Se il fronte pro-Palestina piange, quello pro-Israele non ride (e qui permettimi una notazione: io non credo che nessuna di queste persone abbia a cuore la causa di una o dell’altra parte; anzi, se devo essere onesto credo non gli importi nulla né di approfondirla, né di raccontarla: per questi cosplayer conta massimizzare le visualizzazioni, il pubblico, in definitiva i soldini che possono farci).

L’account Twitter – ok, non riuscirò mai a dire “X”, abbi pazienza – @StopAntisemites colleziona figurine di persone che hanno espresso pensieri e commenti su Gaza e Hamas che in diversi casi sconfinano nell’antisemitismo, però in altri sono partecipazioni a manifestazioni o critiche radicali, di per sé legittime.

Con la scusa di «fermare l’antisemitismo», questo profilo in realtà mette in campo cacce alle streghe che chiedono apertamente alla mente alveare di identificare sconosciuti che hanno strappato manifesti per strada, oppure a scuola, o auspicano il licenziamento indicandone il luogo di lavoro e i contatti dei superiori. Un inferno borgesiano alimentato dagli algoritmi, insomma.

I social media, di per sé, non sono per forza una iattura; sì, ci si possono fare tante belle cose: li si può usare per conoscere persone, riconoscersi in gruppi, partecipare a comunità.

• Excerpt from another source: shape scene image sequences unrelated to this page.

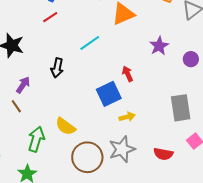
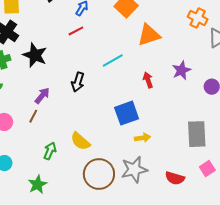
red arrow: (128, 74) -> (148, 80), moved
brown line: (16, 106) -> (33, 116), turned 56
green arrow: (36, 139) -> (50, 151), size x0.7

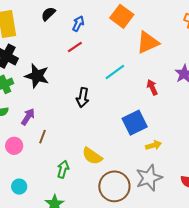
purple arrow: (42, 96) -> (28, 117), moved

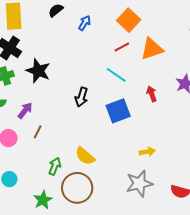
red line: (75, 47) -> (122, 47), moved
cyan line: (115, 72) -> (116, 75), turned 65
blue square: (135, 123) -> (118, 111), moved
brown circle: (114, 186) -> (77, 188), moved

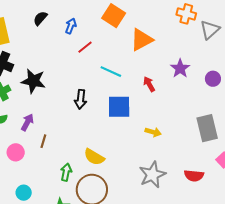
red line: (122, 47) -> (85, 47), moved
blue square: (118, 111) -> (119, 107), turned 30
yellow arrow: (147, 152) -> (153, 132), moved, turned 35

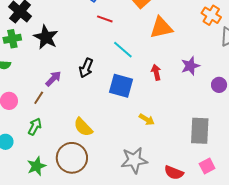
red line: (85, 47) -> (105, 19), turned 42
purple arrow: (27, 122) -> (53, 79), moved
green arrow: (66, 172) -> (35, 127), moved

Ma torniamo sempre all’elefante placidamente accovacciato al centro della stanza: nella loro forma odierna, sono poco più che una macchina del caos che allontana i suoi utenti dalla minima umanità condivisa e produce bestialità e distorsioni come come quelle elencate fin qui (che sono, ovviamente, solo alcuni di un larghissimo campionario di esempi).

E in un momento storico – nonché in giorni di cronaca internazionale – in cui di umano è rimasto poco, questo costituisce un problema pressante, urgente e non rimandabile.

Secondo il filosofo e mistico armeno Georges Gurdjieff, la voce del padrone – per noi anzitutto il titolo di un noto album di Franco Battiato – era da comprendere a partire da una similitudine: un essere umano è composto da quattro corpi visualizzabili come una carrozza con cocchiere; il primo è la carrozza vera e propria (il corpo fisico), il secondo è il cavallo (cioè i sentimenti della persona), il terzo è il cocchiere stesso (il pensiero) mentre il quarto, il padrone che dà le indicazioni, rappresenta l’Io, la coscienza, la volontà.

In questa formulazione, la carrozza è attaccata al cavallo per mezzo delle stanghe, il cavallo è unito al conducente per mezzo delle redini, mentre il cocchiere stesso interagisce col padrone per mezzo della voce di lui. E oggi più che mai dovremmo chiederci, in sella al nostro cocchio, quale padrone ci sta parlando, e perché.